Smart Growth and New Urbanism have increasingly merged into a loosely aligned set of ideas. The benefits of this high-density housing viewpoint are fast becoming a ‘given’ to planners and city governments, but studies that promote the advantages often omit the obvious disadvantages. Here are some downsides that show a much different story:
Smart Growth or Dumb Idea?
One goal of Smart Growth is to move our society away from dependence on cars, and many Smart Growth plans intentionally make it difficult to drive through the neighborhood, making walking more inviting. Smart Growth planners advocate short blocks in a grid pattern to distribute traffic (vehicular and pedestrian) evenly within a development. These short blocks produce a multitude of 4-way intersections, and add a multitude of those trendy “turnabouts,” to make a bland site plan look more interesting.
But all of this together destroys “flow”. On the other hand, in a grid planned neighborhood you might drive a straight line with an occasional turn, giving the impression of a much shorter drive than a curved subdivision. But with short blocks, a driver must stop completely, pause, then when safe accelerate through the intersection onto the next intersection, then repeat… multiple times. This scenario uses a tremendous amount of energy; the car eats gas.
To understand this point clearly, go out and try to push a modern car. All the safety and convenience features, even in the most basic car sold today, add weight. Even a Toyota Prius is just under 3,000 lbs. While a given model may get great mileage the bulk of energy consumed is in getting the thing moving from a full stop. Should a vehicle maintain a constant flow (at any speed), the energy usage plummets, compared to stop-and-go traffic patterns that intentionally force conflicts.
To make matters worse, the majority of vehicular vs. pedestrian accidents occur at intersections. Smart Growth designs have many more intersections than conventional suburban plans . Even more dangerous, Smart Growth walkways are placed close to the where the cars turns. Check out Traffic by Vanderbilt for an understanding of the psychology of driving.

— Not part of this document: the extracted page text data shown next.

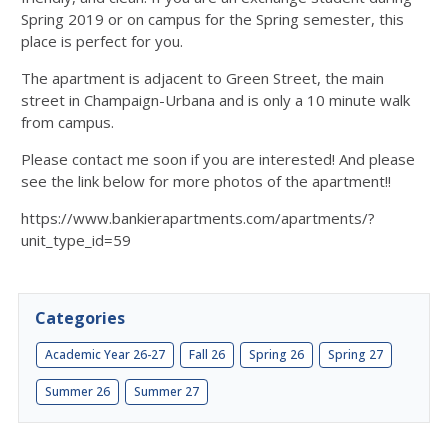
Spring 2019 or on campus for the Spring semester, this
place is perfect for you.
The apartment is adjacent to Green Street, the main
street in Champaign-Urbana and is only a 10 minute walk
from campus.
Please contact me soon if you are interested! And please
see the link below for more photos of the apartment!!
https://www.bankierapartments.com/apartments/?
unit_type_id=59
Categories
Academic Year 26-27
Fall 26
Spring 26
Spring 27
Summer 26
Summer 27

One may argue that cars will become more efficient. So what? This stop and go scenario also consumes time.
Rooting Out Tree Issues
Nobody can argue against the character of a tree-lined street… no one, that is, except the city Public Works department that must maintain structures being destroyed by trees growing in close confines to concrete walks and curbs. Smart Growth/New Urbanist compact front yard spaces are typically 10 feet or less. This simply cannot provide for enough room for tree growth when there is a 4’ wide walk typically a few feet away from the curb, the area where street trees grow. Without trees to define the street, these solutions have very little organic life to offset the vast volume of paving in front of each porch.
Now and in the near future there will be a new era of solar heat and power, most of which will be mounted on the roofs of homes. Guess what blocks the sun's energy? Yep – street trees! High density means that the proximity of trees to roofs will deter the sun’s energy from reaching those solar panels.
Get Real About Presentations, Porches and People
Typically, when a high-density development is proposed, the renderings show large green common areas bounded by homes with grand porches. The presentations usually show only a few cars parked along the street, and plenty of residents enjoying the spaces lined by mature trees that have had about 20 years of growth. This misrepresentation helps to win over councils, planning commissions and concerned neighbors. What is not shown in the presentations for approvals are claustrophobic, intense areas, such as the typical street most residents will live on, or perhaps the views down the alleys.
There may be some neighborhoods that are built as represented, but architectural and land planning consultants are likely to stretch the truth more than a wee bit to gain approvals. Where can we see the original presentation images compared to what actually gets built?
Those inviting large porches where neighbors sit and gossip in the presentation: Do they ultimately end up as stoops hardly large enough to fit a standing person? Those large mature trees: Are they actually just seedlings? Does the real streetscape have people walking on the typically narrow 4 foot wide walkways? How many people are walking along the roadway instead? Are the streets lined with just a few cars, as the renderings show, or are they packed with unsightly vehicles, while the nice cars are likely stored in the rear garage?
The Evolution of Pavement
Suburbs have changed during the last few decades. For example, in Minnesota thirty years ago an average suburban lot would have been 15,000 square feet and 90 to 100 feet wide. Today, 8,000 square feet and 70 feet wide would be more typical. In a conventional suburban plan, there weren’t any alleys, and the front loaded driveways were appropriately tapered. There were few side streets. The lots might have been 20% larger than in a Smart Growth high density plan, but the street layout might have had about 30% less linear feet of street compared to a Smart Growth grid layout. In the south, where the typical suburban lot is about the same size as that high density lot, the numbers favor the conventional layout even more; the total paved surface area could be 50% or more lower. So, the Smart Growth/New Urban plans place a greater burden on the tax payers to municipally maintain (more) paved surfaces.
A Final Consolation...
In reality, fire and police departments, as well as traffic engineers, review suburban development plans. And often the original high-density narrow street proposal doesn’t make it all the way to approvals. With or without the popularity of Smart Growth and New Urbanism, a much wider paved section or a compromised width is often the ultimate result.